> _WHAT IS BEING ASKED_
Write out each line exactly, starting with the one containing "courier, Mirpur-10, Dhaka-1216" and stopping after the last line of the listing below.

> _SOURCE INFORMATION_
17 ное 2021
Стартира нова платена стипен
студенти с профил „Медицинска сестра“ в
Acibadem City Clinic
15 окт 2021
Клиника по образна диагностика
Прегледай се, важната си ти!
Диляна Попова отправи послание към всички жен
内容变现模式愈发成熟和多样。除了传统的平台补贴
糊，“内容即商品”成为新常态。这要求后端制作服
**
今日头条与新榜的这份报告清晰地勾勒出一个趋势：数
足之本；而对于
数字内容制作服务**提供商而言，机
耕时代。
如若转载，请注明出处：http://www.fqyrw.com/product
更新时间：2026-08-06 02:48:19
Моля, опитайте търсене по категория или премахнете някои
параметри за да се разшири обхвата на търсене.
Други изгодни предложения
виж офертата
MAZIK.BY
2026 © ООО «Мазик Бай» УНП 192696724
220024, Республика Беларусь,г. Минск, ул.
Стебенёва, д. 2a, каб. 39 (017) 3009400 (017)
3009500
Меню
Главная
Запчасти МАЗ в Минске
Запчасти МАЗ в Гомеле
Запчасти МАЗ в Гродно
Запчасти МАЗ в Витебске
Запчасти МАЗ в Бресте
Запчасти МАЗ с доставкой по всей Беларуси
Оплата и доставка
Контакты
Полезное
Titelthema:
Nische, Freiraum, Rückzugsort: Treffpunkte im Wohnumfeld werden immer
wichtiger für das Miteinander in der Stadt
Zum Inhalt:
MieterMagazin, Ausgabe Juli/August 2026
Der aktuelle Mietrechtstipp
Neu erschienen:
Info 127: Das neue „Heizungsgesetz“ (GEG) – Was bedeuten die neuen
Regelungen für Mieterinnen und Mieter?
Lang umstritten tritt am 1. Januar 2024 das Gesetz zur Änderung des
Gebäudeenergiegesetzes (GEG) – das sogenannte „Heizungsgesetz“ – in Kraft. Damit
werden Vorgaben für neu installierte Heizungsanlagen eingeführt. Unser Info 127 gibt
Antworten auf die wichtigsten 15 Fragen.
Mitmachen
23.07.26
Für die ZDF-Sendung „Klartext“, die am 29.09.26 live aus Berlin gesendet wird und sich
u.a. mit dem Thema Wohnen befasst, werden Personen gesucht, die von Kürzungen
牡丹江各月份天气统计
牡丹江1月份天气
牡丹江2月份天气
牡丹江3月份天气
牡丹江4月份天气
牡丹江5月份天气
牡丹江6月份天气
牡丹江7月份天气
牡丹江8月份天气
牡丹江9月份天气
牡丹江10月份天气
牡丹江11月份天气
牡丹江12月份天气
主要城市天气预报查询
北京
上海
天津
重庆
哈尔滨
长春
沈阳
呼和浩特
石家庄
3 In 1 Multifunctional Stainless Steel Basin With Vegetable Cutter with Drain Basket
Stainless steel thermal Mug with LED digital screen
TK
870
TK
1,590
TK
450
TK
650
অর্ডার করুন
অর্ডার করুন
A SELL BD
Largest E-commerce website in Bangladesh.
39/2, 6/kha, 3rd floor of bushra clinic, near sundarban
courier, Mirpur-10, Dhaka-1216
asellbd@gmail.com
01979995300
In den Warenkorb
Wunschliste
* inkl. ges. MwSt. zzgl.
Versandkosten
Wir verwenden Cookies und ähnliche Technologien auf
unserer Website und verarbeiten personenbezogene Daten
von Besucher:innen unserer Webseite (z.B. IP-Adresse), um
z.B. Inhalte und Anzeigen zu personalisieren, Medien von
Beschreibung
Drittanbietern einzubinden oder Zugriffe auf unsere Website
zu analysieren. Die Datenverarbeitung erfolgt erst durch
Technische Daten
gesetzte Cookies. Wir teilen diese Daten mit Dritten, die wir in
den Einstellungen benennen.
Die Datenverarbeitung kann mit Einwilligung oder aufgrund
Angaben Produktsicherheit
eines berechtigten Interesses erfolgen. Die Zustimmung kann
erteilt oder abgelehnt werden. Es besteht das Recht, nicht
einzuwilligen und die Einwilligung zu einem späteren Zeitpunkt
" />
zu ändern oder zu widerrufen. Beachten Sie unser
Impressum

> _OUTPUT OF THE EXERCISE_
courier, Mirpur-10, Dhaka-1216
asellbd@gmail.com
01979995300
In den Warenkorb
Wunschliste
* inkl. ges. MwSt. zzgl.
Versandkosten
Wir verwenden Cookies und ähnliche Technologien auf
unserer Website und verarbeiten personenbezogene Daten
von Besucher:innen unserer Webseite (z.B. IP-Adresse), um
z.B. Inhalte und Anzeigen zu personalisieren, Medien von
Beschreibung
Drittanbietern einzubinden oder Zugriffe auf unsere Website
zu analysieren. Die Datenverarbeitung erfolgt erst durch
Technische Daten
gesetzte Cookies. Wir teilen diese Daten mit Dritten, die wir in
den Einstellungen benennen.
Die Datenverarbeitung kann mit Einwilligung oder aufgrund
Angaben Produktsicherheit
eines berechtigten Interesses erfolgen. Die Zustimmung kann
erteilt oder abgelehnt werden. Es besteht das Recht, nicht
einzuwilligen und die Einwilligung zu einem späteren Zeitpunkt
" />
zu ändern oder zu widerrufen. Beachten Sie unser
Impressum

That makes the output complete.